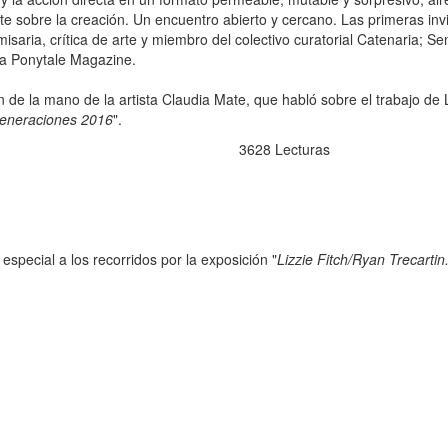
e sobre la creación. Un encuentro abierto y cercano. Las primeras invi
ria, crítica de arte y miembro del colectivo curatorial Catenaria; Sem
sta Ponytale Magazine.
n de la mano de la artista Claudia Mate, que habló sobre el trabajo de 
eneraciones 2016
".
3628
Lecturas
 especial a los recorridos por la exposición "
Lizzie Fitch/Ryan Trecartin. 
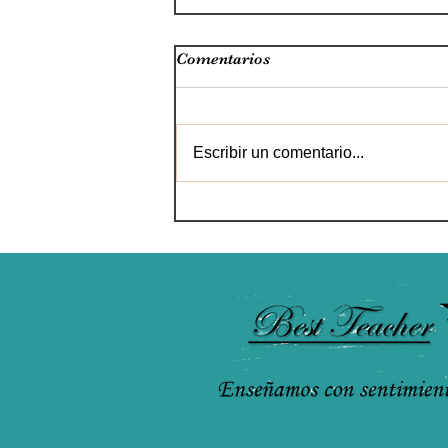
Comentarios
Escribir un comentario...
La IA llega al sector
educativo: de la IA para
profesores a profesores IA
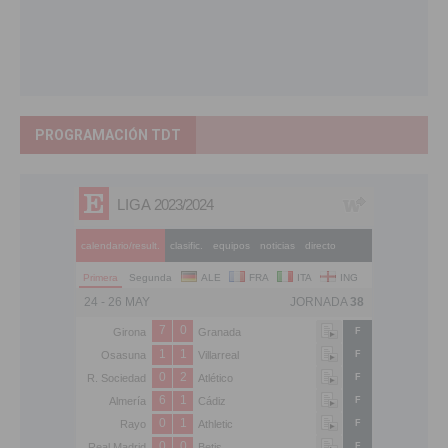
PROGRAMACIÓN TDT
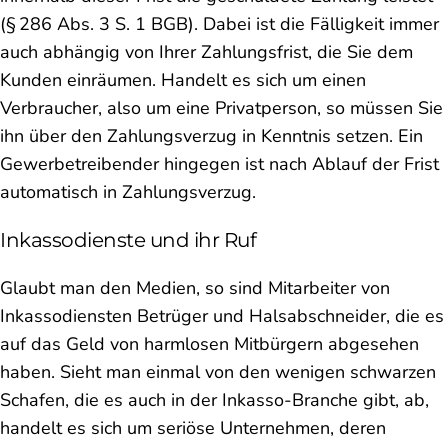
(§ 286 Abs. 3 S. 1 BGB). Dabei ist die Fälligkeit immer
auch abhängig von Ihrer Zahlungsfrist, die Sie dem
Kunden einräumen. Handelt es sich um einen
Verbraucher, also um eine Privatperson, so müssen Sie
ihn über den Zahlungsverzug in Kenntnis setzen. Ein
Gewerbetreibender hingegen ist nach Ablauf der Frist
automatisch in Zahlungsverzug.
Inkassodienste und ihr Ruf
Glaubt man den Medien, so sind Mitarbeiter von
Inkassodiensten Betrüger und Halsabschneider, die es
auf das Geld von harmlosen Mitbürgern abgesehen
haben. Sieht man einmal von den wenigen schwarzen
Schafen, die es auch in der Inkasso-Branche gibt, ab,
handelt es sich um seriöse Unternehmen, deren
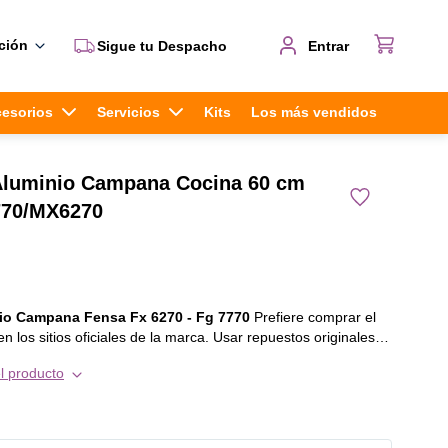
ción
Sigue tu Despacho
Entrar
cesorios
Servicios
Kits
Los más vendidos
 Aluminio Campana Cocina 60 cm
770/MX6270
inio Campana Fensa Fx 6270 - Fg 7770
Prefiere comprar el
n los sitios oficiales de la marca. Usar repuestos originales te
o funcionamiento de tu equipo y extiende la vida útil del
l producto
alabras, prefiere siempre invertir en calidad y durabilidad. Este
ible con los siguientes modelos : • FX 6270 • MX 6270 • FG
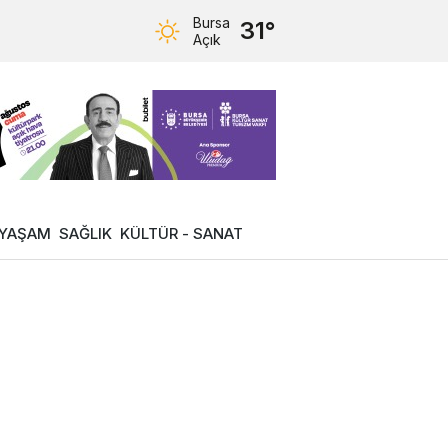
Bursa
31°
Açık
YAŞAM
SAĞLIK
KÜLTÜR - SANAT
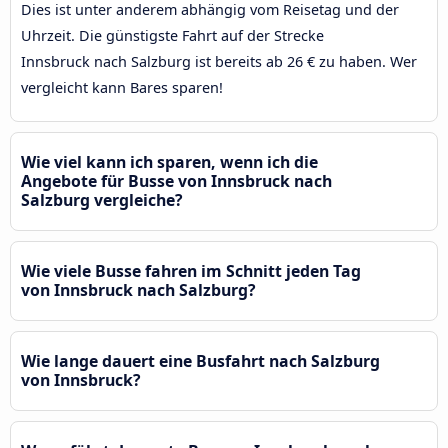
Dies ist unter anderem abhängig vom Reisetag und der
Uhrzeit. Die günstigste Fahrt auf der Strecke
Innsbruck nach Salzburg ist bereits ab 26 € zu haben. Wer
vergleicht kann Bares sparen!
Wie viel kann ich sparen, wenn ich die
Angebote für Busse von Innsbruck nach
Salzburg vergleiche?
Wie viele Busse fahren im Schnitt jeden Tag
von Innsbruck nach Salzburg?
Wie lange dauert eine Busfahrt nach Salzburg
von Innsbruck?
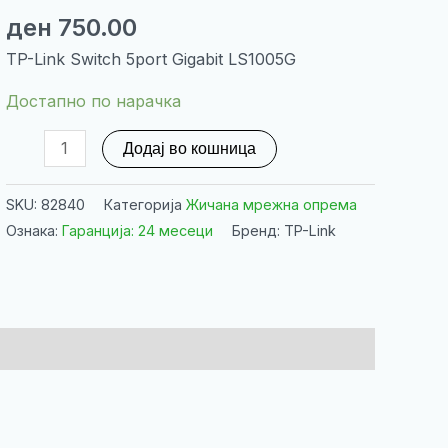
ден
750.00
TP-Link Switch 5port Gigabit LS1005G
Достапно по нарачка
TP-
Додај во кошница
Link
Switch
SKU:
82840
Категорија
Жичана мрежна опрема
5port
Ознака:
Гаранција: 24 месеци
Бренд: TP-Link
Gigabit
LS1005G
количина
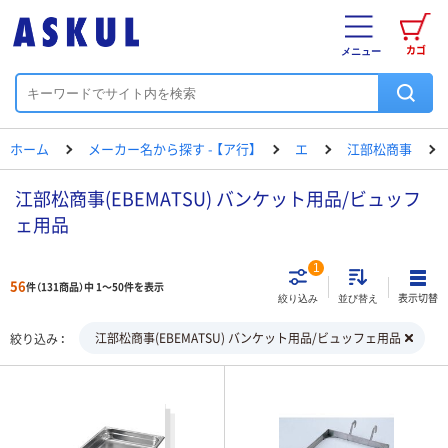
カゴ
メニュー
ホーム
メーカー名から探す - 【ア行】
エ
江部松商事
江部松商事(EBEMATSU) バンケット用品/ビュッフ
ェ用品
1
56
件（131商品）中 1～50件を表示
表示切替
絞り込み
並び替え
江部松商事(EBEMATSU) バンケット用品/ビュッフェ用品
絞り込み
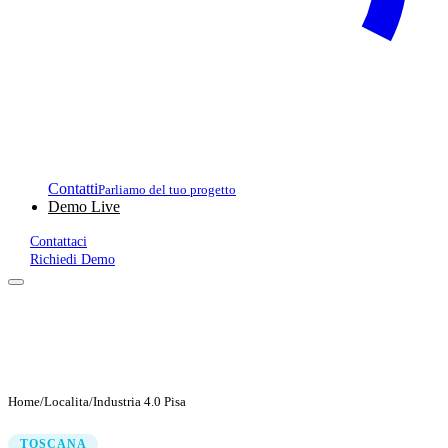
Contatti
Parliamo del tuo progetto
Demo Live
Contattaci
Richiedi Demo
Home
/
Localita
/
Industria 4.0 Pisa
TOSCANA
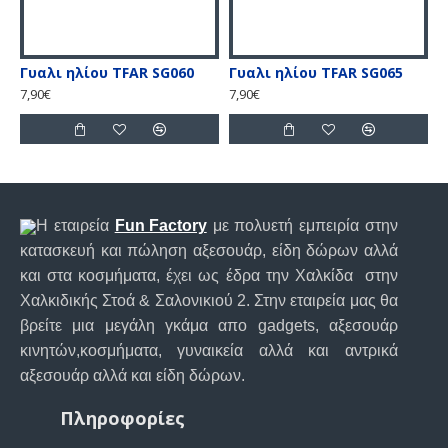
Γυαλι ηλίου TFAR SG060
Γυαλι ηλίου TFAR SG065
Θ
7,90€
7,90€
9
Η εταιρεία
Fun Factory
με πολυετή εμπειρία στην
κατασκευή και πώληση αξεσουάρ, είδη δώρων αλλά
και στα κοσμήματα, έχει ως έδρα την Χαλκίδα στην
Χαλκιδικής Στοά & Σαλονικιού 2. Στην εταιρεία μας θα
βρείτε μια μεγάλη γκάμα απο gadgets, αξεσουάρ
κινητών,κοσμήματα, γυναικεία αλλά και αντρικά
αξεσουάρ αλλά και είδη δώρων.
Πληροφορίες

■ ■ ■ ■

▶ **WHAT YOU NEED TO DO**: Please copy the lines above exactly, starting at the line that holds "Sigue tu Despacho" and ending at the line that holds "κατασκευή και πώληση"; include both, but no pictures.

▶ **ANSWER TO THE EXERCISE**:
Sigue tu Despacho
Entrar
cesorios
Servicios
Kits
Los más vendidos
 Aluminio Campana Cocina 60 cm
770/MX6270
inio Campana Fensa Fx 6270 - Fg 7770
Prefiere comprar el
n los sitios oficiales de la marca. Usar repuestos originales te
o funcionamiento de tu equipo y extiende la vida útil del
l producto
alabras, prefiere siempre invertir en calidad y durabilidad. Este
ible con los siguientes modelos : • FX 6270 • MX 6270 • FG
Bursa
31°
Açık
YAŞAM
SAĞLIK
KÜLTÜR - SANAT
Dies ist unter anderem abhängig vom Reisetag und der
Uhrzeit. Die günstigste Fahrt auf der Strecke
Innsbruck nach Salzburg ist bereits ab 26 € zu haben. Wer
vergleicht kann Bares sparen!
Wie viel kann ich sparen, wenn ich die
Angebote für Busse von Innsbruck nach
Salzburg vergleiche?
Wie viele Busse fahren im Schnitt jeden Tag
von Innsbruck nach Salzburg?
Wie lange dauert eine Busfahrt nach Salzburg
von Innsbruck?
ден
750.00
TP-Link Switch 5port Gigabit LS1005G
Достапно по нарачка
TP-
Додај во кошница
Link
Switch
SKU:
82840
Категорија
Жичана мрежна опрема
5port
Ознака:
Гаранција: 24 месеци
Бренд: TP-Link
Gigabit
LS1005G
количина
カゴ
メニュー
ホーム
メーカー名から探す - 【ア行】
エ
江部松商事
江部松商事(EBEMATSU) バンケット用品/ビュッフ
ェ用品
1
56
件（131商品）中 1～50件を表示
表示切替
絞り込み
並び替え
江部松商事(EBEMATSU) バンケット用品/ビュッフェ用品
絞り込み
Contatti
Parliamo del tuo progetto
Demo Live
Contattaci
Richiedi Demo
Home
/
Localita
/
Industria 4.0 Pisa
TOSCANA
Γυαλι ηλίου TFAR SG060
Γυαλι ηλίου TFAR SG065
Θ
7,90€
7,90€
9
Η εταιρεία
Fun Factory
με πολυετή εμπειρία στην
κατασκευή και πώληση αξεσουάρ, είδη δώρων αλλά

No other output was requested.